Minority Recommendation 2

  • That appropriate amendments be made to the Federal Court of Australia Act 1976 to ensure that a native title claimant application cannot be summarily dismissed or stayed upon the application of a person other than the applicant until mediation pursuant to s.86A has been bypassed or terminated.

Minority Recommendation 3

  • That no amendments to the Native Title Act 1993 be adopted that would preempt the common law on the extinguishment of native title.

Minority Recommendation 4

  • That the registration test proposed in Items 96, 114A and 114B (s.190A) of the Amendment Bill and Exposure Draft not be adopted. That the registration test proposed at s.190A of the Native Title Amendment Bill 1995 be considered for adoption. This would be on the basis that there would be no discretion allowing consideration of material extrinsic to that found in, or accompanying, a native title application.

Minority Recommendation 5

  • That the proposed Item 39 (s.86A) of the Amendment Bill 1996 not be adopted. That s.86A as proposed in the Native Title Amendment Bill 1995 be considered for adoption.

Minority Recommendation 6

  • That Recommendation 9 of the majority report not be adopted.

Minority Recommendation 7

  • That the proposed s.26A (in Item 98J) not be adopted.

Minority Recommendation 8

  • That the proposed s.26B (in Item 98J) not be adopted, s.26(2)(c) not be repealed (Item 98D), and the proposed s.25(1B) (in Item 112) not be adopted.

Minority Recommendation 9

  • That the proposed Item 98W (s.29(5)) not be adopted.
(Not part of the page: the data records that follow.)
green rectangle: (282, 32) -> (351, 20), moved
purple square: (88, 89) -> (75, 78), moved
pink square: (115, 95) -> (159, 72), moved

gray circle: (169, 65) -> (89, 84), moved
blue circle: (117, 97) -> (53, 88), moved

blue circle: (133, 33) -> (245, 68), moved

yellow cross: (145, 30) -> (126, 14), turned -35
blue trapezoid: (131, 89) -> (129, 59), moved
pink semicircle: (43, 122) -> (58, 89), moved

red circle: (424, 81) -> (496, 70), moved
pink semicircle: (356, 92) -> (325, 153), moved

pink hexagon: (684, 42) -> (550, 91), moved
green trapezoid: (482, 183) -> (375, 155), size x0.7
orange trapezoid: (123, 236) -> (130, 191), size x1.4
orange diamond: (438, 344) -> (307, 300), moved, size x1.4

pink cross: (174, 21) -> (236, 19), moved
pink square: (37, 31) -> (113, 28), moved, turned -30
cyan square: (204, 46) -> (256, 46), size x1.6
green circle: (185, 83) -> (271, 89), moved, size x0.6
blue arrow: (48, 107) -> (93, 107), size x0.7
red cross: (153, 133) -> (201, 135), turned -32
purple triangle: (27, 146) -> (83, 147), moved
Minority Recommendation 10

  • That the proposed Item 98ZE (s.35) be amended to substitute 6 for 4 at (a).

Minority Recommendation 11

  • That the proposed Item 98ZZY (para 237(a)) not be adopted.

Minority Recommendation 12

  • That the proposed Item 98ZW (s.39(1A)) not be adopted.

Minority Recommendation 13

  • That the amendment in Item 98ZB (s.31(1A)) not be adopted.
  • That Item 98ZG be amended so that the proposed s.36(1A) provides that an arbitral body cannot make a future act determination unless both the government and grantee parties have acted in good faith pursuant to s.31(1)(b).

Minority Recommendation 14

  • That the proposed s.34A (in Item 98ZE) permitting ministerial intervention prior to a future act determination not be adopted.

Minority Recommendation 15

  • That the proposed s.203AH(3) in Item 114K not be adopted.

Minority Recommendation 16

  • That the proposed s.203BB in Item 114 ZD refer to assistance for Indigenous Land Use Agreements. That the proposed s.203BF in Item 114 ZD refer to dispute resolution functions concerning Indigenous Land Use Agreements.